***** Task material *****

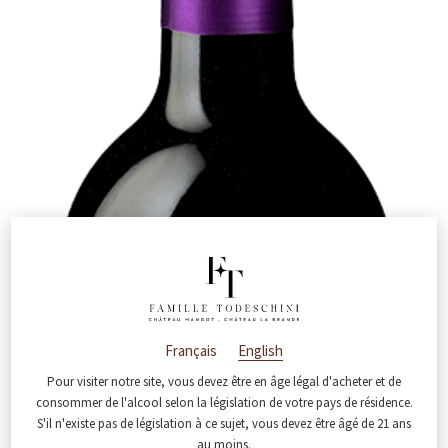
Français
English
Pour visiter notre site, vous devez être en âge légal d'acheter et de
consommer de l'alcool selon la législation de votre pays de résidence.
S'il n'existe pas de législation à ce sujet, vous devez être âgé de 21 ans
au moins.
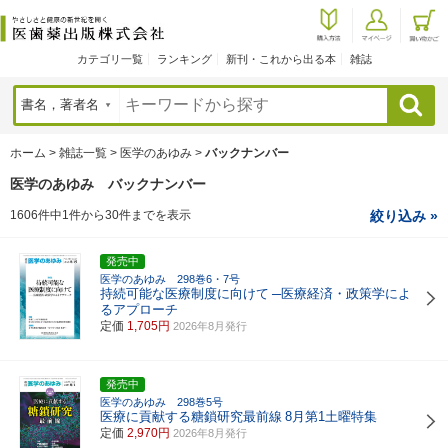
カテゴリ一覧
ランキング
新刊・これから出る本
雑誌
検索
ホーム
>
雑誌一覧
>
医学のあゆみ
>
バックナンバー
医学のあゆみ バックナンバー
1606件中1件から30件までを表示
絞り込み »
発売中
医学のあゆみ 298巻6・7号
持続可能な医療制度に向けて
─医療経済・政策学によ
るアプローチ
定価
1,705円
2026年8月発行
発売中
医学のあゆみ 298巻5号
医療に貢献する糖鎖研究最前線
8月第1土曜特集
定価
2,970円
2026年8月発行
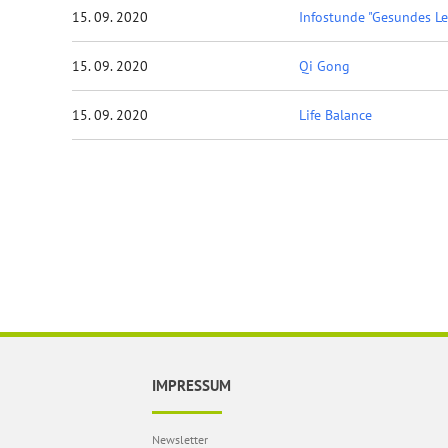
15. 09. 2020
Infostunde "Gesundes L
15. 09. 2020
Qi Gong
15. 09. 2020
Life Balance
IMPRESSUM
Newsletter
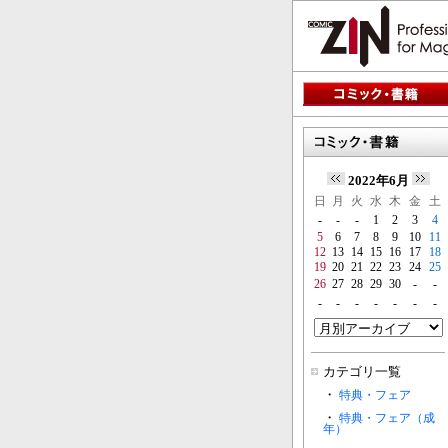
2022年6月
日
月
火
水
木
金
土
-
-
-
1
2
3
4
5
6
7
8
9
10
11
12
13
14
15
16
17
18
19
20
21
22
23
24
25
26
27
28
29
30
-
-
-
-
-
-
-
-
-
カテゴリ一覧
・
特典・フェア
・
特典・フェア（成
年）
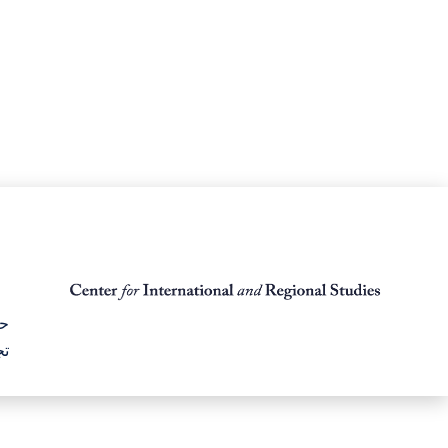
حق
تج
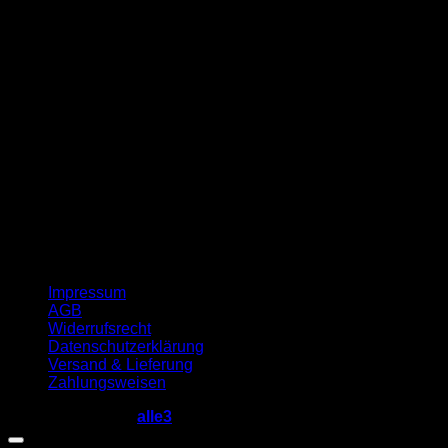
G
Impressum
AGB
Widerrufsrecht
Datenschutzerklärung
Versand & Lieferung
Zahlungsweisen
Copyright 2026 ©
alle3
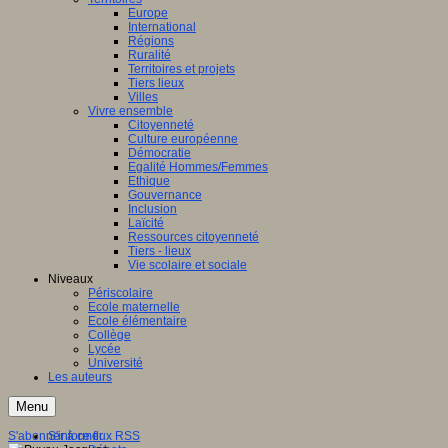
Europe
International
Régions
Ruralité
Territoires et projets
Tiers lieux
Villes
Vivre ensemble
Citoyenneté
Culture européenne
Démocratie
Egalité Hommes/Femmes
Ethique
Gouvernance
Inclusion
Laïcité
Ressources citoyenneté
Tiers - lieux
Vie scolaire et sociale
Niveaux
Périscolaire
Ecole maternelle
Ecole élémentaire
Collège
Lycée
Université
Les auteurs
Menu
S'abonner à ce flux RSS
S'informer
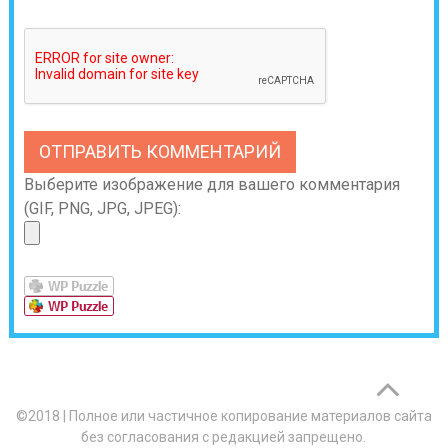
Выберите изображение для вашего комментария
(GIF, PNG, JPG, JPEG):
©2018
|
Полное или частичное копирование материалов сайта
без согласования с редакцией запрещено.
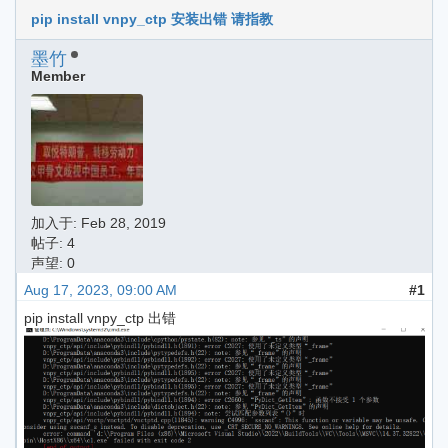
pip install vnpy_ctp 安装出错 请指教
墨竹
Member
加入于:
Feb 28, 2019
帖子: 4
声望: 0
Aug 17, 2023, 09:00 AM
#1
pip install vnpy_ctp 出错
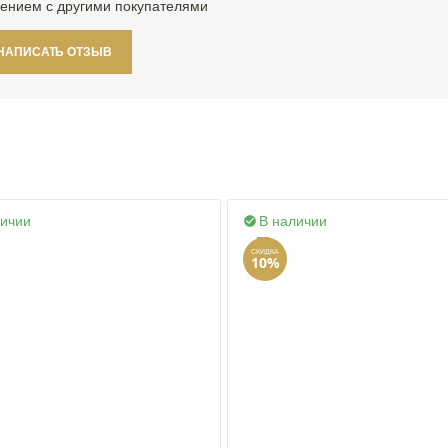
ением с другими покупателями
НАПИСАТЬ ОТЗЫВ
личии
В наличии

СКИДКА
10%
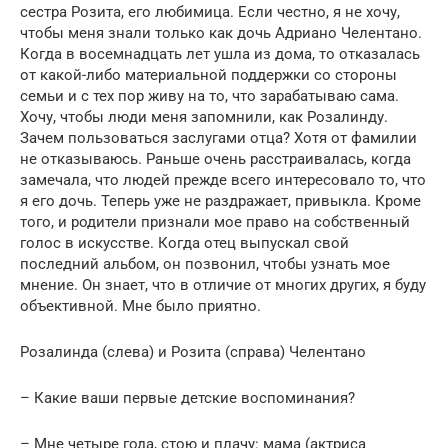
сестра Розита, его любимица. Если честно, я не хочу,
чтобы меня знали только как дочь Адриано Челентано.
Когда в восемнадцать лет ушла из дома, то отказалась
от какой-либо материальной поддержки со стороны
семьи и с тех пор живу на то, что зарабатываю сама.
Хочу, чтобы люди меня запомнили, как Розалинду.
Зачем пользоваться заслугами отца? Хотя от фамилии
не отказываюсь. Раньше очень расстраивалась, когда
замечала, что людей прежде всего интересовало то, что
я его дочь. Теперь уже не раздражает, привыкла. Кроме
того, и родители признали мое право на собственный
голос в искусстве. Когда отец выпускал свой
последний альбом, он позвонил, чтобы узнать мое
мнение. Он знает, что в отличие от многих других, я буду
объективной. Мне было приятно.
Розалинда (слева) и Розита (справа) Челентано
– Какие ваши первые детские воспоминания?
– Мне четыре года, стою и плачу: мама (актриса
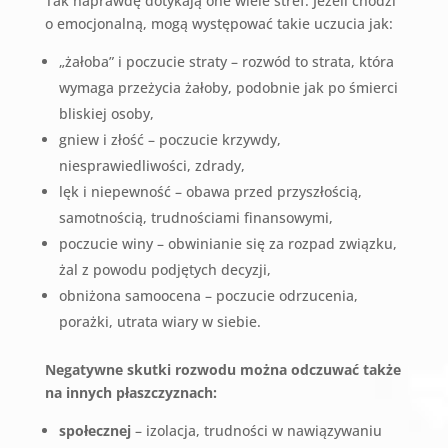
Tak naprawdę dotykają one wiele stref. Jeżeli chodzi
o emocjonalną, mogą występować takie uczucia jak:
„żałoba” i poczucie straty – rozwód to strata, która
wymaga przeżycia żałoby, podobnie jak po śmierci
bliskiej osoby,
gniew i złość – poczucie krzywdy,
niesprawiedliwości, zdrady,
lęk i niepewność – obawa przed przyszłością,
samotnością, trudnościami finansowymi,
poczucie winy – obwinianie się za rozpad związku,
żal z powodu podjętych decyzji,
obniżona samoocena – poczucie odrzucenia,
porażki, utrata wiary w siebie.
Negatywne skutki rozwodu można odczuwać także
na innych płaszczyznach:
społecznej
– izolacja, trudności w nawiązywaniu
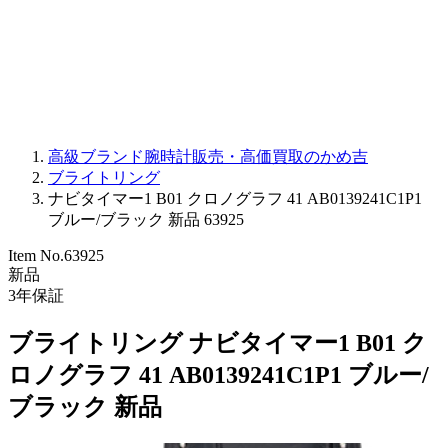
PARMIGIANI FLEURIER
OTHER BRANDS
JEWELRY
高級ブランド腕時計販売・高価買取のかめ吉
ブライトリング
ナビタイマー1 B01 クロノグラフ 41 AB0139241C1P1
ブルー/ブラック 新品 63925
Item No.
63925
新品
3
年保証
ブライトリング ナビタイマー1 B01 ク
ロノグラフ 41 AB0139241C1P1 ブルー/
ブラック 新品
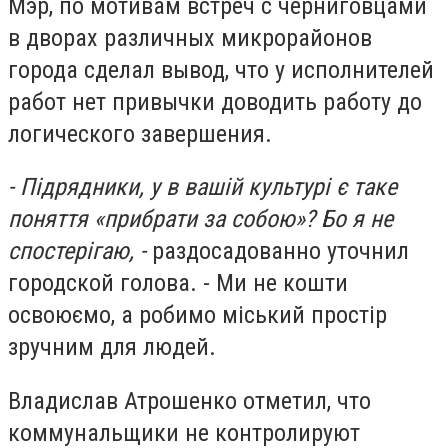
Мэр, по мотивам встреч с черниговцами
в дворах различных микрорайонов
города сделал вывод, что у исполнителей
работ нет привычки доводить работу до
логического завершения.
- Підрядники, у в вашій культурі є таке
поняття «прибрати за собою»? Бо я не
спостерігаю, -
раздосадованно уточнил
городской голова. - Ми не кошти
освоюємо, а робимо міський простір
зручним для людей.
Владислав Атрошенко отметил, что
коммунальщики не контролируют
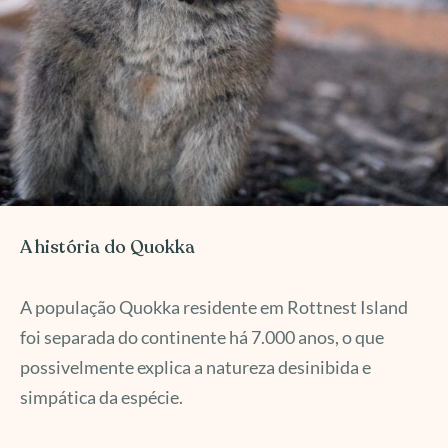
A história do Quokka
A população Quokka residente em Rottnest Island
foi separada do continente há 7.000 anos, o que
possivelmente explica a natureza desinibida e
simpática da espécie.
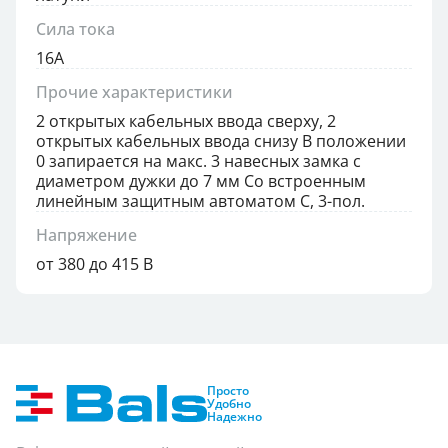
Сила тока
16А
Прочие характеристики
2 открытых кабельных ввода сверху, 2
открытых кабельных ввода снизу В положении
0 запирается на макс. 3 навесных замка с
диаметром дужки до 7 мм Со встроенным
линейным защитным автоматом С, 3-пол.
Напряжение
от 380 до 415 В
Просто
Удобно
Надежно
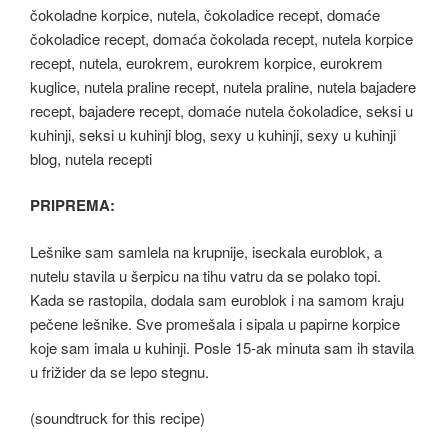
PRIPREMA:
Lešnike sam samlela na krupnije, iseckala euroblok, a
nutelu stavila u šerpicu na tihu vatru da se polako topi.
Kada se rastopila, dodala sam euroblok i na samom kraju
pečene lešnike. Sve promešala i sipala u papirne korpice
koje sam imala u kuhinji. Posle 15-ak minuta sam ih stavila
u frižider da se lepo stegnu.
(soundtruck for this recipe)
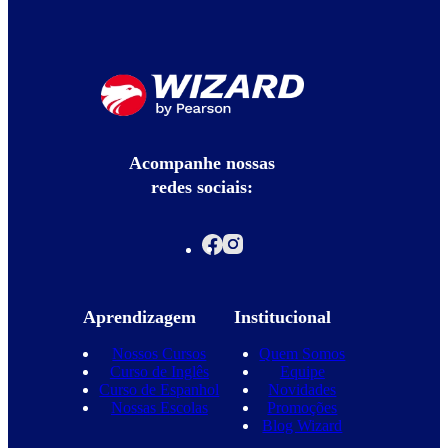
Acompanhe nossas
redes sociais:
Aprendizagem
Institucional
Nossos Cursos
Quem Somos
Curso de Inglês
Equipe
Curso de Espanhol
Novidades
Nossas Escolas
Promoções
Blog Wizard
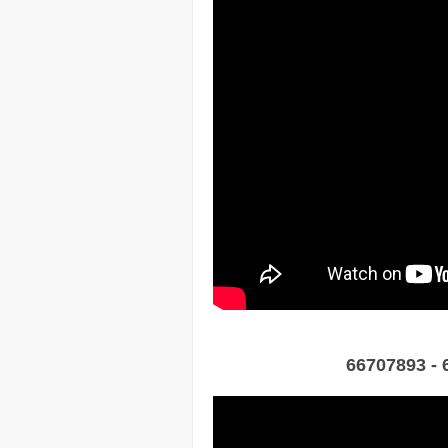
66707893 - 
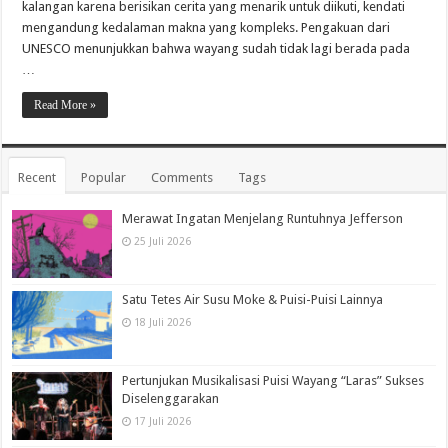
kalangan karena berisikan cerita yang menarik untuk diikuti, kendati
mengandung kedalaman makna yang kompleks. Pengakuan dari
UNESCO menunjukkan bahwa wayang sudah tidak lagi berada pada
…
Read More »
Recent
Popular
Comments
Tags
Merawat Ingatan Menjelang Runtuhnya Jefferson
25 Juli 2026
Satu Tetes Air Susu Moke & Puisi-Puisi Lainnya
18 Juli 2026
Pertunjukan Musikalisasi Puisi Wayang “Laras” Sukses
Diselenggarakan
17 Juli 2026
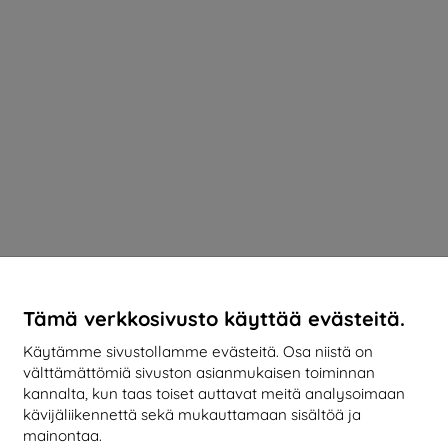
Tämä verkkosivusto käyttää evästeitä.
Käytämme sivustollamme evästeitä. Osa niistä on
välttämättömiä sivuston asianmukaisen toiminnan
kannalta, kun taas toiset auttavat meitä analysoimaan
kävijäliikennettä sekä mukauttamaan sisältöä ja
mainontaa.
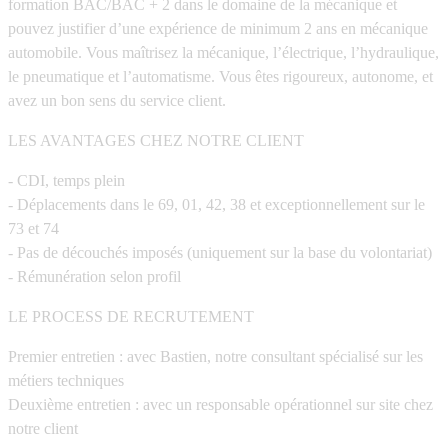
formation BAC/BAC + 2 dans le domaine de la mécanique et
pouvez justifier d’une expérience de minimum 2 ans en mécanique
automobile. Vous maîtrisez la mécanique, l’électrique, l’hydraulique,
le pneumatique et l’automatisme. Vous êtes rigoureux, autonome, et
avez un bon sens du service client.
LES AVANTAGES CHEZ NOTRE CLIENT
- CDI, temps plein
- Déplacements dans le 69, 01, 42, 38 et exceptionnellement sur le
73 et 74
- Pas de découchés imposés (uniquement sur la base du volontariat)
- Rémunération selon profil
LE PROCESS DE RECRUTEMENT
Premier entretien : avec Bastien, notre consultant spécialisé sur les
métiers techniques
Deuxième entretien : avec un responsable opérationnel sur site chez
notre client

*****

→ Problem to solve
Set down the full listing above with its wording unchanged. Leave out its images.

→ Result of this exercise
Français
English
Pour visiter notre site, vous devez être en âge légal d'acheter et de
consommer de l'alcool selon la législation de votre pays de résidence.
S'il n'existe pas de législation à ce sujet, vous devez être âgé de 21 ans
au moins.
カテゴリ一覧
ランキング
新刊・これから出る本
雑誌
検索
ホーム
>
雑誌一覧
>
医学のあゆみ
>
バックナンバー
医学のあゆみ バックナンバー
1606件中1件から30件までを表示
絞り込み »
発売中
医学のあゆみ 298巻6・7号
持続可能な医療制度に向けて
─医療経済・政策学によ
るアプローチ
定価
1,705円
2026年8月発行
発売中
医学のあゆみ 298巻5号
医療に貢献する糖鎖研究最前線
8月第1土曜特集
定価
2,970円
2026年8月発行
15. 09. 2020
Infostunde "Gesundes L
15. 09. 2020
Qi Gong
15. 09. 2020
Life Balance
IMPRESSUM
Newsletter
2022年6月
日
月
火
水
木
金
土
-
-
-
1
2
3
4
5
6
7
8
9
10
11
12
13
14
15
16
17
18
19
20
21
22
23
24
25
26
27
28
29
30
-
-
-
-
-
-
-
-
-
カテゴリ一覧
・
特典・フェア
・
特典・フェア（成
年）
حق
تج
G
Impressum
AGB
Widerrufsrecht
Datenschutzerklärung
Versand & Lieferung
Zahlungsweisen
Copyright 2026 ©
alle3
Europe
International
Régions
Ruralité
Territoires et projets
Tiers lieux
Villes
Vivre ensemble
Citoyenneté
Culture européenne
Démocratie
Egalité Hommes/Femmes
Ethique
Gouvernance
Inclusion
Laïcité
Ressources citoyenneté
Tiers - lieux
Vie scolaire et sociale
Niveaux
Périscolaire
Ecole maternelle
Ecole élémentaire
Collège
Lycée
Université
Les auteurs
Menu
S'abonner à ce flux RSS
S'informer
Выберите изображение для вашего комментария
(GIF, PNG, JPG, JPEG):
©2018
|
Полное или частичное копирование материалов сайта
без согласования с редакцией запрещено.
pip install vnpy_ctp 安装出错 请指教
墨竹
Member
加入于:
Feb 28, 2019
帖子: 4
声望: 0
Aug 17, 2023, 09:00 AM
#1
pip install vnpy_ctp 出错
ением с другими покупателями
НАПИСАТЬ ОТЗЫВ
личии
В наличии

СКИДКА
10%
сестра Розита, его любимица. Если честно, я не хочу,
чтобы меня знали только как дочь Адриано Челентано.
Когда в восемнадцать лет ушла из дома, то отказалась
от какой-либо материальной поддержки со стороны
семьи и с тех пор живу на то, что зарабатываю сама.
Хочу, чтобы люди меня запомнили, как Розалинду.
Зачем пользоваться заслугами отца? Хотя от фамилии
не отказываюсь. Раньше очень расстраивалась, когда
замечала, что людей прежде всего интересовало то, что
я его дочь. Теперь уже не раздражает, привыкла. Кроме
того, и родители признали мое право на собственный
голос в искусстве. Когда отец выпускал свой
последний альбом, он позвонил, чтобы узнать мое
мнение. Он знает, что в отличие от многих других, я буду
объективной. Мне было приятно.
Розалинда (слева) и Розита (справа) Челентано
– Какие ваши первые детские воспоминания?
– Мне четыре года, стою и плачу: мама (актриса
Tak naprawdę dotykają one wiele stref. Jeżeli chodzi
o emocjonalną, mogą występować takie uczucia jak:
„żałoba” i poczucie straty – rozwód to strata, która
wymaga przeżycia żałoby, podobnie jak po śmierci
bliskiej osoby,
gniew i złość – poczucie krzywdy,
niesprawiedliwości, zdrady,
lęk i niepewność – obawa przed przyszłością,
samotnością, trudnościami finansowymi,
poczucie winy – obwinianie się za rozpad związku,
żal z powodu podjętych decyzji,
obniżona samoocena – poczucie odrzucenia,
porażki, utrata wiary w siebie.
Negatywne skutki rozwodu można odczuwać także
na innych płaszczyznach:
społecznej
– izolacja, trudności w nawiązywaniu
PARMIGIANI FLEURIER
OTHER BRANDS
JEWELRY
高級ブランド腕時計販売・高価買取のかめ吉
ブライトリング
ナビタイマー1 B01 クロノグラフ 41 AB0139241C1P1
ブルー/ブラック 新品 63925
Item No.
63925
新品
3
年保証
ブライトリング ナビタイマー1 B01 ク
ロノグラフ 41 AB0139241C1P1 ブルー/
ブラック 新品
Мэр, по мотивам встреч с черниговцами
в дворах различных микрорайонов
города сделал вывод, что у исполнителей
работ нет привычки доводить работу до
логического завершения.
- Підрядники, у в вашій культурі є таке
поняття «прибрати за собою»? Бо я не
спостерігаю, -
раздосадованно уточнил
городской голова. - Ми не кошти
освоюємо, а робимо міський простір
зручним для людей.
Владислав Атрошенко отметил, что
коммунальщики не контролируют
A história do Quokka
A população Quokka residente em Rottnest Island
foi separada do continente há 7.000 anos, o que
possivelmente explica a natureza desinibida e
simpática da espécie.
Сила тока
16А
Прочие характеристики
2 открытых кабельных ввода сверху, 2
открытых кабельных ввода снизу В положении
0 запирается на макс. 3 навесных замка с
диаметром дужки до 7 мм Со встроенным
линейным защитным автоматом С, 3-пол.
Напряжение
от 380 до 415 В
Просто
Удобно
Надежно
PRIPREMA:
Lešnike sam samlela na krupnije, iseckala euroblok, a
nutelu stavila u šerpicu na tihu vatru da se polako topi.
Kada se rastopila, dodala sam euroblok i na samom kraju
pečene lešnike. Sve promešala i sipala u papirne korpice
koje sam imala u kuhinji. Posle 15-ak minuta sam ih stavila
u frižider da se lepo stegnu.
(soundtruck for this recipe)
Acompanhe nossas
redes sociais:
Aprendizagem
Institucional
Nossos Cursos
Quem Somos
Curso de Inglês
Equipe
Curso de Espanhol
Novidades
Nossas Escolas
Promoções
Blog Wizard
66707893 - 
kalangan karena berisikan cerita yang menarik untuk diikuti, kendati
mengandung kedalaman makna yang kompleks. Pengakuan dari
UNESCO menunjukkan bahwa wayang sudah tidak lagi berada pada
…
Read More »
Recent
Popular
Comments
Tags
Merawat Ingatan Menjelang Runtuhnya Jefferson
25 Juli 2026
Satu Tetes Air Susu Moke & Puisi-Puisi Lainnya
18 Juli 2026
Pertunjukan Musikalisasi Puisi Wayang “Laras” Sukses
Diselenggarakan
17 Juli 2026
Tämä verkkosivusto käyttää evästeitä.
Käytämme sivustollamme evästeitä. Osa niistä on
välttämättömiä sivuston asianmukaisen toiminnan
kannalta, kun taas toiset auttavat meitä analysoimaan
kävijäliikennettä sekä mukauttamaan sisältöä ja
mainontaa.
formation BAC/BAC + 2 dans le domaine de la mécanique et
pouvez justifier d’une expérience de minimum 2 ans en mécanique
automobile. Vous maîtrisez la mécanique, l’électrique, l’hydraulique,
le pneumatique et l’automatisme. Vous êtes rigoureux, autonome, et
avez un bon sens du service client.
LES AVANTAGES CHEZ NOTRE CLIENT
- CDI, temps plein
- Déplacements dans le 69, 01, 42, 38 et exceptionnellement sur le
73 et 74
- Pas de découchés imposés (uniquement sur la base du volontariat)
- Rémunération selon profil
LE PROCESS DE RECRUTEMENT
Premier entretien : avec Bastien, notre consultant spécialisé sur les
métiers techniques
Deuxième entretien : avec un responsable opérationnel sur site chez
notre client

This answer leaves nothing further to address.